La posidonie, un trésor sous-marin comparable aux forêts tropicales...

Au cœur de la réserve naturelle des bouches de Bonifacio, au large de la Corse, des coffres flottants sont installés dans les eaux turquoise de la Méditerranée pour permettre aux grands yachts de mouiller sans détruire les herbiers de posidonie avec leur ancre. La posidonie, ou « posidonia oceanica » pour les scientifiques, tire son nom du dieu grec de la mer, Poséidon, est verte et forme des forêts sous-marines aussi bénéfiques pour l’avenir de la planète que les forêts tropicales. Propre à la mer Méditerranée, cette plante est composée d’un faisceau de feuilles, de racines et de rhizomes – sorte de tiges rampantes généralement enfouies dans le sol –, et couvre plus d’un million d’hectares, de Chypre à l’Espagne, selon le Réseau méditerranéen pour la posidonie. Un chiffre minimal toutefois, tant il manque des données pour certains pays, notamment sur les rives est et sud de la grande bleue, souligne ce réseau regroupant scientifiques, autorités, défenseurs de l’environnement et représentants du secteur de la plaisance de divers pays.

Depuis 2020, la France interdit le mouillage des yachts de plus de 24 mètres sur certaines zones de la Côte d’Azur et de la Corse afin de protéger cette plante dont les prairies servent de nurseries pour poissons, mais aussi de puits de carbone et de protection contre l’érosion. Une décision « historique », selon Charles-François Boudouresque, un des scientifiques en pointe dans la défense de la posidonie. Les Baléares ont aussi adopté des interdictions de mouillage, mais elles sont moins fréquentées par les grands yachts, et donc moins tributaires de ce secteur économique que la Côte d’Azur ou la Corse. Les interdictions s’accompagnent toutefois de la mise en place de « mouillages écologiques » alternatifs, comme à Bonifacio.
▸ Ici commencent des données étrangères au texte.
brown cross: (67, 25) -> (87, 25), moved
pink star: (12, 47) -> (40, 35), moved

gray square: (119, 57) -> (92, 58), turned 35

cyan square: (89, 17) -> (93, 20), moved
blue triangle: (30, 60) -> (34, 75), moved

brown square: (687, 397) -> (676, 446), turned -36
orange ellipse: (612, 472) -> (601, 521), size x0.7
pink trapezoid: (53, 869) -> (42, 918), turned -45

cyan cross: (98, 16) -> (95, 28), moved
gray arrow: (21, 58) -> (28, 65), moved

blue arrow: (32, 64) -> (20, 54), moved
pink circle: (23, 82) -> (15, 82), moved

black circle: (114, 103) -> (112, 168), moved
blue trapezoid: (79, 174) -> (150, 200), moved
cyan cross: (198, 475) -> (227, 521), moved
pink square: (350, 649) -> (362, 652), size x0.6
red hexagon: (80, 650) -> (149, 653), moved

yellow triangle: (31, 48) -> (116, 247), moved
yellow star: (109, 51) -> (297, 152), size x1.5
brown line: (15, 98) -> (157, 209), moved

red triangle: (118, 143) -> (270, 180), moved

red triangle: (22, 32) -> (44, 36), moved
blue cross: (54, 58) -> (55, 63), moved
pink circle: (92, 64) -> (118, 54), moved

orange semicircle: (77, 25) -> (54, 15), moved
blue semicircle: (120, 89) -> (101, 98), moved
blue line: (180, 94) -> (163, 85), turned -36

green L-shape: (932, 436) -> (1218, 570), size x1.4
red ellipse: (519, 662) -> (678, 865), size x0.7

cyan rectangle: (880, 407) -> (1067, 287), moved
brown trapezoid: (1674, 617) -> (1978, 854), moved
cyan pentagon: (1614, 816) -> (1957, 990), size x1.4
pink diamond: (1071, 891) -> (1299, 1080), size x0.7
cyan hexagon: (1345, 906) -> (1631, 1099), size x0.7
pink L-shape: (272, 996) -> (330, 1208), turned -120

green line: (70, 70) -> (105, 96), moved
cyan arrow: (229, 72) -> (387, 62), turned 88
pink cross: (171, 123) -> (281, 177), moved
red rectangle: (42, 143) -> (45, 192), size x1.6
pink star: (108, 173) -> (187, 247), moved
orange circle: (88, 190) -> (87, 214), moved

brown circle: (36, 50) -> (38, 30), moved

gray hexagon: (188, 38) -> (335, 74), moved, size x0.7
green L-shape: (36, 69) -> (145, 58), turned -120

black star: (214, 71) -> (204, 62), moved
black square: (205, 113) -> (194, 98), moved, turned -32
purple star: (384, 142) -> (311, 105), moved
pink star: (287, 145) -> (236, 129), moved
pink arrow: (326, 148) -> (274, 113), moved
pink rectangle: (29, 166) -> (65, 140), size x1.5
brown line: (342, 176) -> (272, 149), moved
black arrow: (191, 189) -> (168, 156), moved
Dans la baie de Sant’Amanza, refuge prisé des palaces flottants à l’extrême sud de la Corse, une grue posée sur une barge flottante coule un lest de béton de 46 tonnes à une quarantaine de mètres de fond sur une zone sableuse. Conçus pour « s’adapter aux fonds marins en les mimant », ces ancrages en béton ont une surface rugueuse pour « faciliter l’accrochage de la biodiversité ». Ils comportent des cavités pour accueillir les poissons et « ne freinent pas les mouvements d’eau », explique Line Babiol, de la société BRL Ingénierie, qui a épaulé la mairie de Bonifacio pour ce nouveau système. Des coffres flottants fixés en surface permettent aux bateaux faisant jusqu’à 60 mètres de mouiller sans risque et sans labourer la posidonie avec leur ancre dévastatrice de plusieurs centaines de kilos.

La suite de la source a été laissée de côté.